Posts filed under Silly (68)

March 9, 2013

The HarleMCMC Shake

I’m sure that many of our readers are familiar with the latest internet trend, the Harlem Shake. Recently, a statistical version appeared that demonstrates some properties of popular Markov Chain Monte Carlo (MCMC) algorithms. MCMC methods are computer algorithms that are used to draw random samples from probability distributions that might have complicated shapes and live in multi-dimensional spaces.

MCMC was originally invented by physicists (justifying my existence in a statistics department) and is particularly useful for doing a kind of statistics called “Bayesian Inference” where probabilities are used to describe degrees of certainty and uncertainty, rather than frequencies of occurrence (insert plug for STATS331, taught by me, here).

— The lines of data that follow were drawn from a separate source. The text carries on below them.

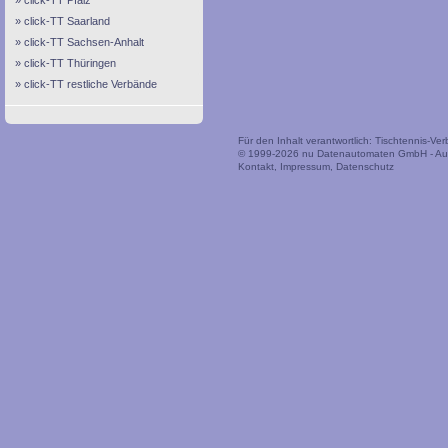
click-TT Pfalz
click-TT Saarland
click-TT Sachsen-Anhalt
click-TT Thüringen
click-TT restliche Verbände
Für den Inhalt verantwortlich: Tischtennis-V
© 1999-2026
nu Datenautomaten GmbH - Auto
Kontakt
,
Impressum
,
Datenschutz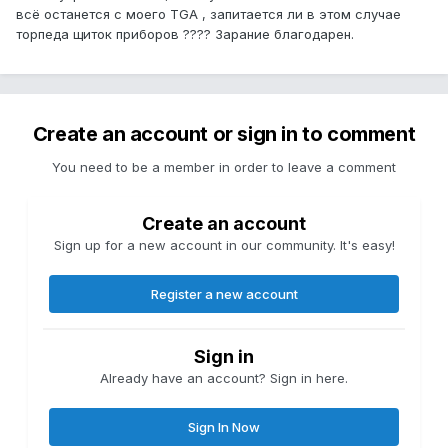
всё останется с моего TGA , запитается ли в этом случае
торпеда щиток приборов ???? Зарание благодарен.
Create an account or sign in to comment
You need to be a member in order to leave a comment
Create an account
Sign up for a new account in our community. It's easy!
Register a new account
Sign in
Already have an account? Sign in here.
Sign In Now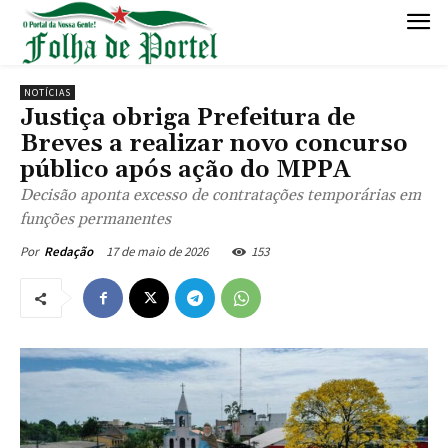
NOTÍCIAS
Justiça obriga Prefeitura de
Breves a realizar novo concurso
público após ação do MPPA
Decisão aponta excesso de contratações temporárias em
funções permanentes
17 de maio de 2026
153
Por
Redação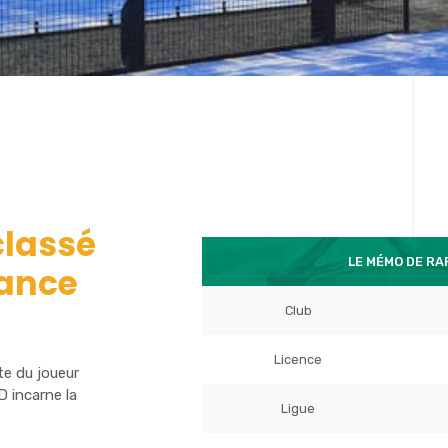
lassé
LE MÉMO DE R
rance
Club
Licence
te du joueur
 incarne la
Ligue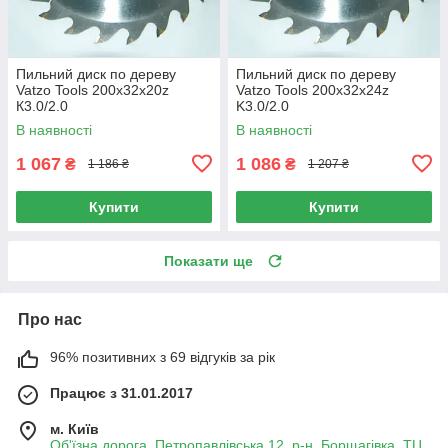
Пильний диск по дереву
Пильний диск по дереву
Vatzo Tools 200x32x20z
Vatzo Tools 200x32x24z
К3.0/2.0
K3.0/2.0
В наявності
В наявності
1 067
1 086
₴
₴
1 186 ₴
1 207 ₴
Купити
Купити
Показати ще
Про нас
96% позитивних з 69 відгуків за рік
Працює з 31.01.2017
м. Київ
Об'їзна дорога, Петропавлівська 12, р-н. Борщагівка, ТЦ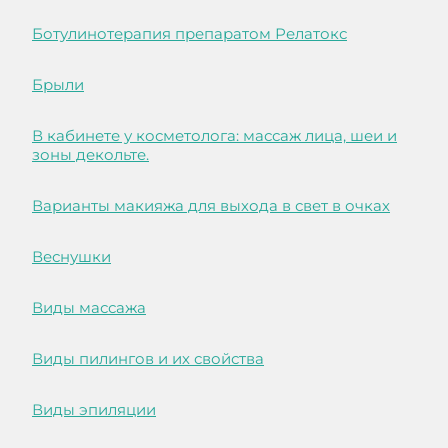
Ботулинотерапия препаратом Релатокс
Брыли
В кабинете у косметолога: массаж лица, шеи и
зоны декольте.
Варианты макияжа для выхода в свет в очках
Веснушки
Виды массажа
Виды пилингов и их свойства
Виды эпиляции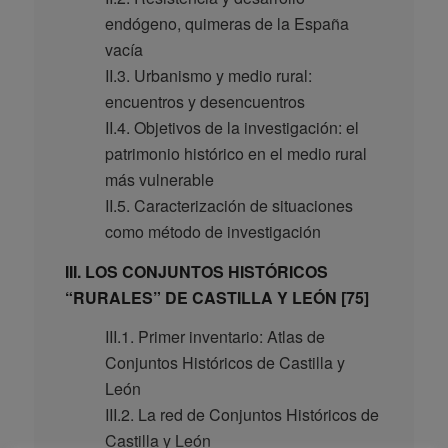
endógeno, quimeras de la España
vacía
II.3. Urbanismo y medio rural:
encuentros y desencuentros
II.4. Objetivos de la investigación: el
patrimonio histórico en el medio rural
más vulnerable
II.5. Caracterización de situaciones
como método de investigación
III. LOS CONJUNTOS HISTÓRICOS
“RURALES” DE CASTILLA Y LEÓN [75]
III.1. Primer inventario: Atlas de
Conjuntos Históricos de Castilla y
León
III.2. La red de Conjuntos Históricos de
Castilla y León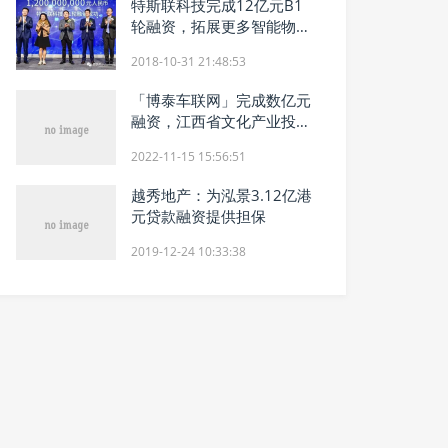
特斯联科技完成12亿元B1
轮融资，拓展更多智能物联
网应用
2018-10-31 21:48:53
「博泰车联网」完成数亿元
融资，江西省文化产业投资
基金和金景资本等投资
2022-11-15 15:56:51
越秀地产：为泓景3.12亿港
元贷款融资提供担保
2019-12-24 10:33:38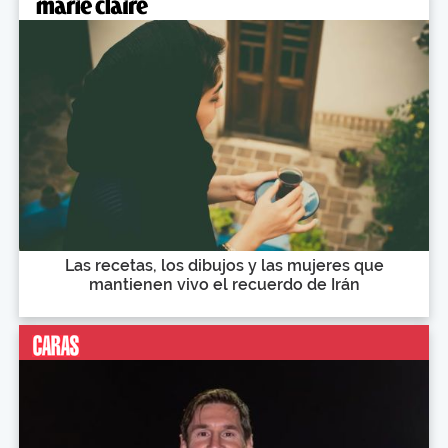
Las recetas, los dibujos y las mujeres que
mantienen vivo el recuerdo de Irán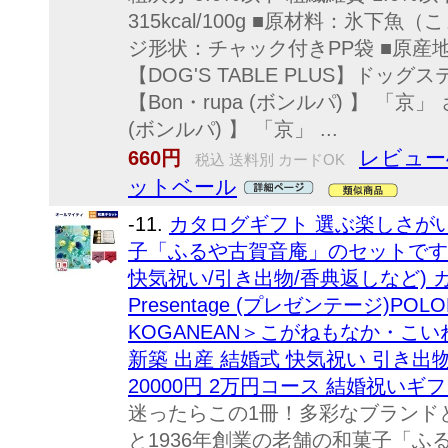
315kcal/100g ■原材料：氷下魚
ジ形状：チャック付きPP袋 ■原産
【DOG'S TABLE PLUS】ドッグ
【Bon・rupa (ボンルパ) 】 「京」 さ
(ボンルパ) 】 「京」 ...
レビュー
660円
税込 送料別 カードOK
ットベール
-11.
カタログギフト 選ぶ楽しさが
子「ふるや古賀音庵」のセットです(
快気祝い/引き出物/香典返しなど) 
Presentage (プレゼンテージ)PO
KOGANEAN＞こがねもなか・こい
新築 出産 結婚式 快気祝い 引き出
20000円 2万円コース 結婚祝いギフ
迷ったらこの1冊！多彩なブランド
と1936年創業の老舗の和菓子「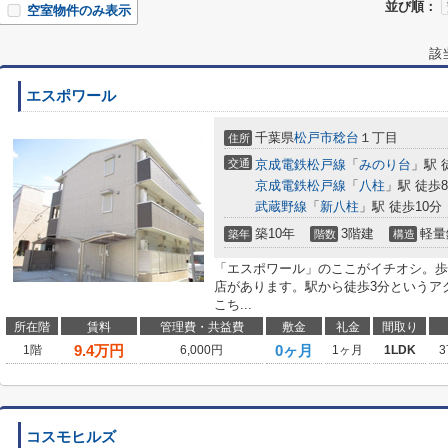
並び順：
空室物件のみ表示
該
エスポワール
千葉県
松戸市
稔台
１丁目
住所
交通
京成電鉄松戸線
「
みのり台
」駅 
京成電鉄松戸線
「
八柱
」駅 徒歩
武蔵野線
「
新八柱
」駅 徒歩10分
築10年
3階建
軽量
築年
階数
構造
「エスポワール」のここがイチオシ。歩い
店があります。駅から徒歩3分というア
こち...
所在階
賃料
管理費・共益費
敷金
礼金
間取り
9.4
万円
0ヶ月
1階
6,000円
1ヶ月
1LDK
3
コスモヒルズ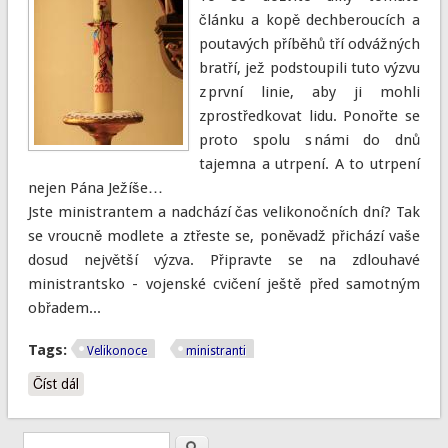
článku a kopě dechberoucích a
poutavých příběhů tří odvážných
bratří, jež podstoupili tuto výzvu
z první linie, aby ji mohli
zprostředkovat lidu. Ponořte se
proto spolu s námi do dnů
tajemna a utrpení. A to utrpení
nejen Pána Ježíše…
Jste ministrantem a nadchází čas velikonočních dní? Tak
se vroucně modlete a ztřeste se, poněvadž přichází vaše
dosud největší výzva. Připravte se na zdlouhavé
ministrantsko - vojenské cvičení ještě před samotným
obřadem...
Tags:
Velikonoce
ministranti
Číst dál
Co znamená býti ministrantem o Velikonocích?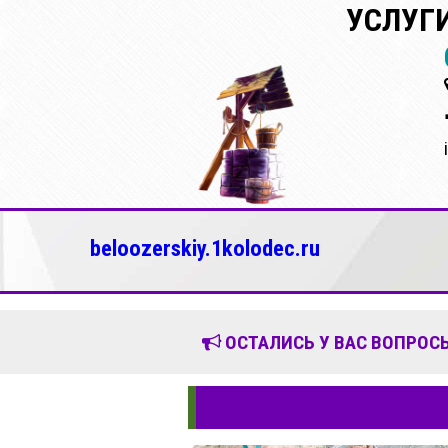
УСЛУГИ
beloozerskiy.1kolodec.ru
ОСТАЛИСЬ У ВАС ВОПРОСЫ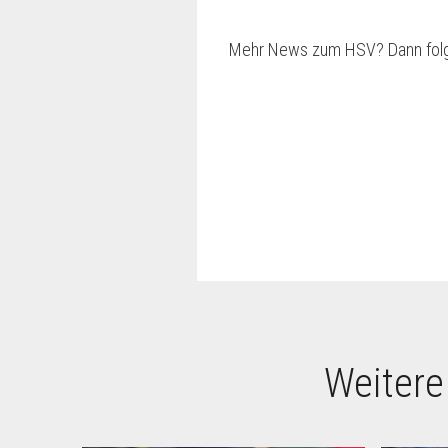
Mehr News zum HSV? Dann folg
Weitere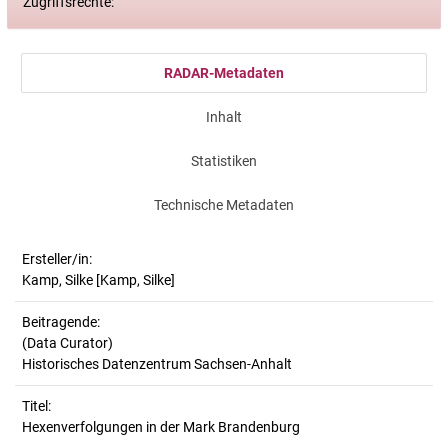
Zugriffsrechte:
RADAR-Metadaten
Inhalt
Statistiken
Technische Metadaten
Ersteller/in:
Kamp, Silke
[Kamp, Silke]
Beitragende:
(Data Curator)
Historisches Datenzentrum Sachsen-Anhalt
Titel:
Hexenverfolgungen in der Mark Brandenburg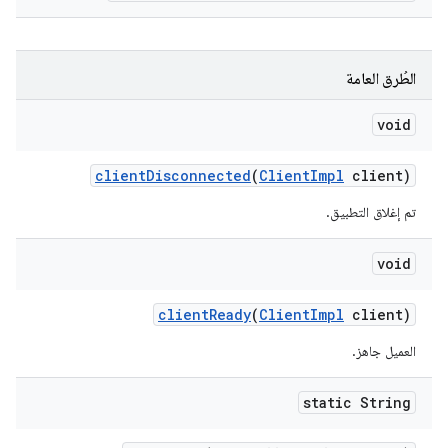
الطُرق العامة
void
client
Disconnected
(
Client
Impl
client)
تم إغلاق التطبيق.
void
client
Ready
(
Client
Impl
client)
العميل جاهز.
static String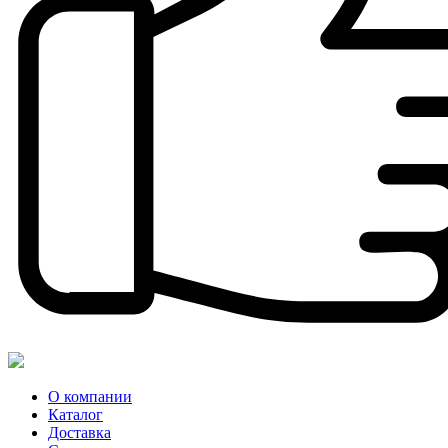
О компании
Каталог
Доставка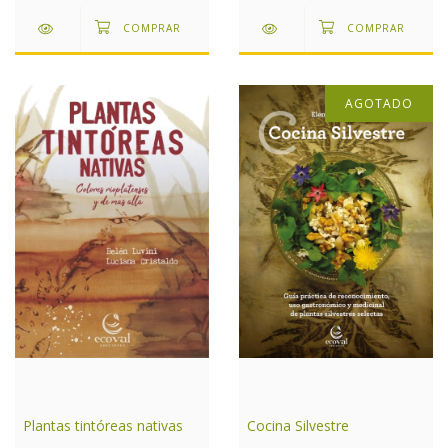
AGOTADO
Cocina Silvestre
Plantas tintóreas nativas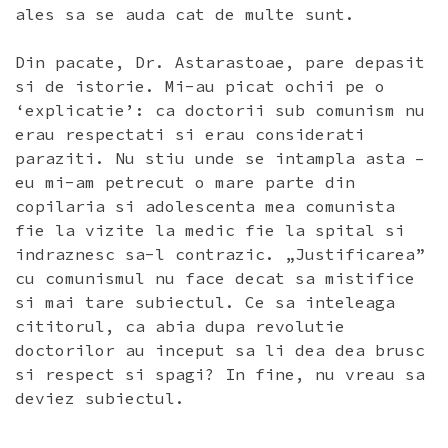
ales sa se auda cat de multe sunt.
Din pacate, Dr. Astarastoae, pare depasit
si de istorie. Mi-au picat ochii pe o
‘explicatie’: ca doctorii sub comunism nu
erau respectati si erau considerati
paraziti. Nu stiu unde se intampla asta –
eu mi-am petrecut o mare parte din
copilaria si adolescenta mea comunista
fie la vizite la medic fie la spital si
indraznesc sa-l contrazic. „Justificarea”
cu comunismul nu face decat sa mistifice
si mai tare subiectul. Ce sa inteleaga
cititorul, ca abia dupa revolutie
doctorilor au inceput sa li dea dea brusc
si respect si spagi? In fine, nu vreau sa
deviez subiectul.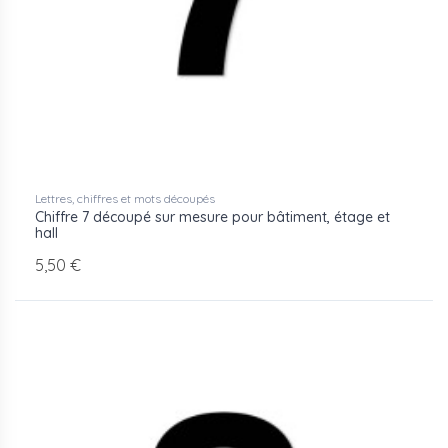
Lettres, chiffres et mots découpés
Chiffre 7 découpé sur mesure pour bâtiment, étage et
hall
5,50 €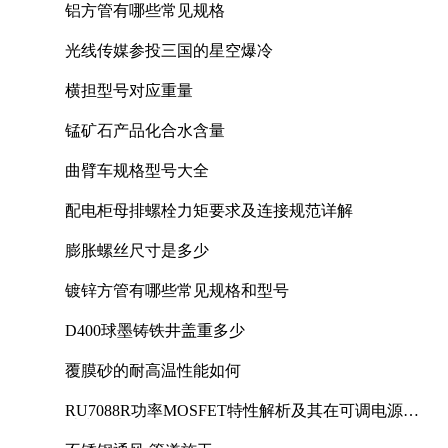
铝方管有哪些常见规格
光线传媒参投三国的星空爆冷
横担型号对应重量
锰矿石产品化合水含量
曲臂车规格型号大全
配电柜母排螺栓力矩要求及连接规范详解
膨胀螺丝尺寸是多少
镀锌方管有哪些常见规格和型号
D400球墨铸铁井盖重多少
覆膜砂的耐高温性能如何
RU7088R功率MOSFET特性解析及其在可调电源设
计中的实践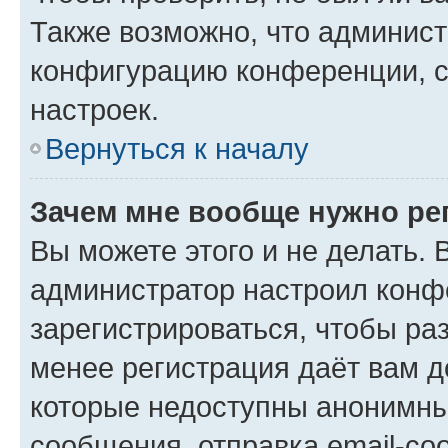
Также возможно, что админис
конфигурацию конференции, с
настроек.
Вернуться к началу
Зачем мне вообще нужно ре
Вы можете этого и не делать. В
администратор настроил конф
зарегистрироваться, чтобы ра
менее регистрация даёт вам 
которые недоступны анонимны
сообщения, отправка email-соо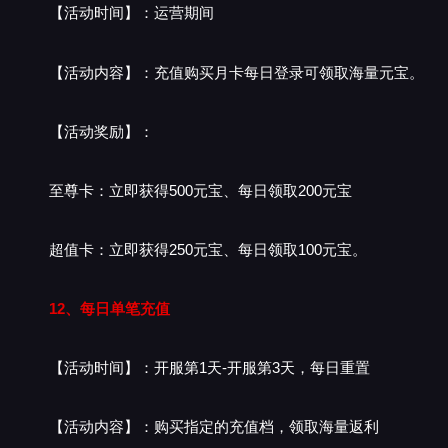
【活动时间】：运营期间
【活动内容】：充值购买月卡每日登录可领取海量元宝。
【活动奖励】：
至尊卡：立即获得500元宝、每日领取200元宝
超值卡：立即获得250元宝、每日领取100元宝。
12、每日单笔充值
【活动时间】：开服第1天-开服第3天，每日重置
【活动内容】：购买指定的充值档，领取海量返利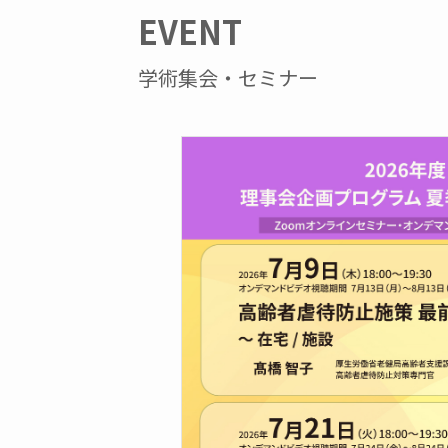
EVENT
学術集会・セミナー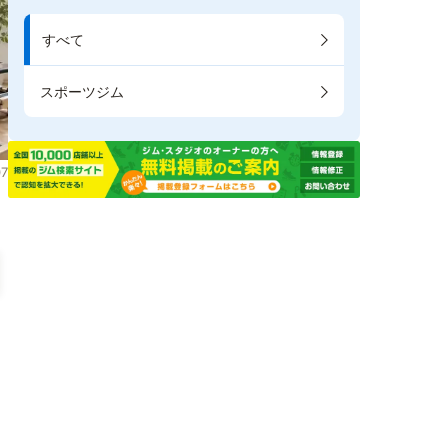
すべて
スポーツジム
7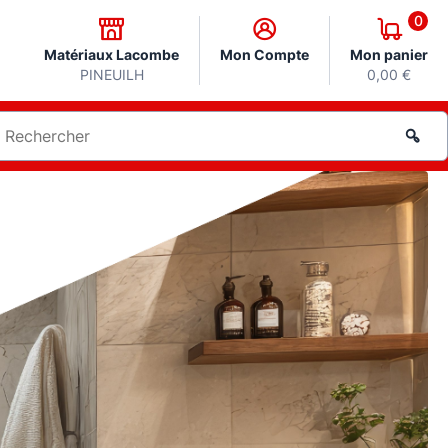
0
Matériaux Lacombe
Mon Compte
Mon panier
PINEUILH
0,00 €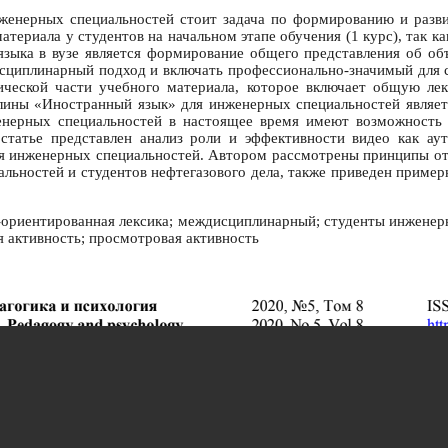
женерных специальностей стоит задача по формированию и разв
материала у студентов на начальном этапе обучения (1 курс), так 
языка в вузе является формирование общего представления об о
исциплинарный подход и включать профессионально-значимый для 
ической части учебного материала, которое включает общую лек
лины «Иностранный язык» для инженерных специальностей являетс
женерных специальностей в настоящее время имеют возможность 
 статье представлен анализ роли и эффективности видео как ау
ля инженерных специальностей. Автором рассмотрены принципы от
альностей и студентов нефтегазового дела, также приведен пример
ориентированная лексика; междисциплинарный; студенты инженерн
 активность; просмотровая активность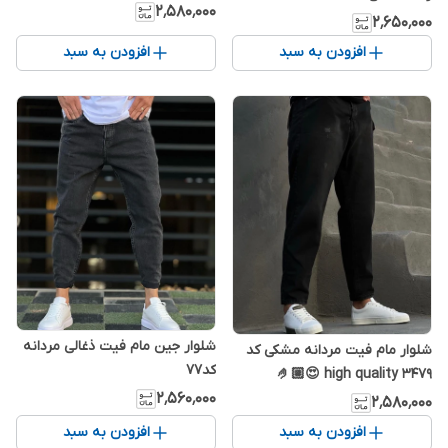
کیفیت
۲٬۵۸۰٬۰۰۰
۲٬۶۵۰٬۰۰۰
افزودن به سبد
افزودن به سبد
شلوار جین مام فیت ذغالی مردانه
شلوار مام فیت مردانه مشکی کد
کد77
۳۴۷۹ 🤌🏼😍 high quality
۲٬۵۶۰٬۰۰۰
۲٬۵۸۰٬۰۰۰
افزودن به سبد
افزودن به سبد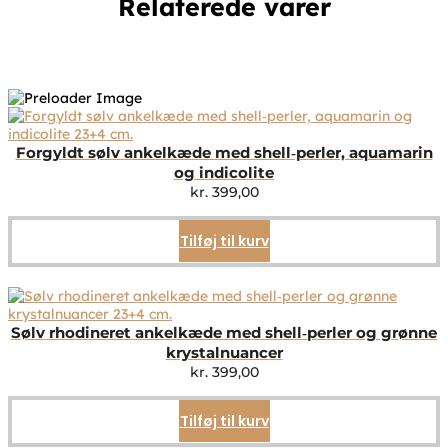
Relaterede varer
Forgyldt sølv ankelkæde med shell‑perler, aquamarin
og indicolite
kr.
399,00
Tilføj til kurv
Sølv rhodineret ankelkæde med shell‑perler og grønne
krystalnuancer
kr.
399,00
Tilføj til kurv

Anyway, onto the HarleMCMC shake. It begins by showing the Metropolis-Hastings method, which is very useful and quite simple to do, but can (in some problems) be very slow, which corresponds to the subdued mood at the beginning of a Harlem Shake. As the song switches into the intense phase, the method is replaced by the “Hamiltonian MCMC” method which can be much more efficient. The motion is much more intense and efficient after that!

Here is the original video by PhD students Tamara Broderick (UC Berkeley) and David Duvenaud (U Cambridge):

http://www.youtube.com/watch?v=Vv3f0QNWvWQ

Naturally, this inspired those of us who work on our own MCMC algorithms to create response videos showing that Hamiltonian MCMC isn’t the only efficient method! Within one day, NYU PhD student Daniel Foreman-Mackey had his own version that uses his emcee sampler. I also had a go using my DNest sampler, but it has not been set to music yet.

So, next time you read or hear about a great new MCMC method, you should ask the authors how well it performs on the “Harlem Shake Distribution”. Oh and thanks to Auckland PhD student Jared Tobin for linking me to the original video!

February 19, 2013

Terminology

Most of the Stats department is currently moving from the leafy park-like north end of campus back to the glass and concrete Tower of Science. While we’re in transit, here’s a bogus poll on statistical terminology.

Distributions can be classified as to whether they produce more outliers or fewer outliers than a normal distribution. The terms are “platykurtic” (same Greek root as platypus, meaning “flat”) and “leptokurtic” (Greek root meaning “thin”)

Update: answer, and potentially discussion, in the comments

February 12, 2013

Conditional probabilities

Usually when someone confuses the probability of A given B and the probability of B given A they don’t really understand that these are different, and you have to point it out and explain it carefully. Richard David Prosser manages to be self-refuting,

And he added: “If you are a young male, aged between say about 19 and about 35, and you’re a Muslim, or you look like a Muslim, or you come from a Muslim country, then you are not welcome to travel on any of the West’s airlines…”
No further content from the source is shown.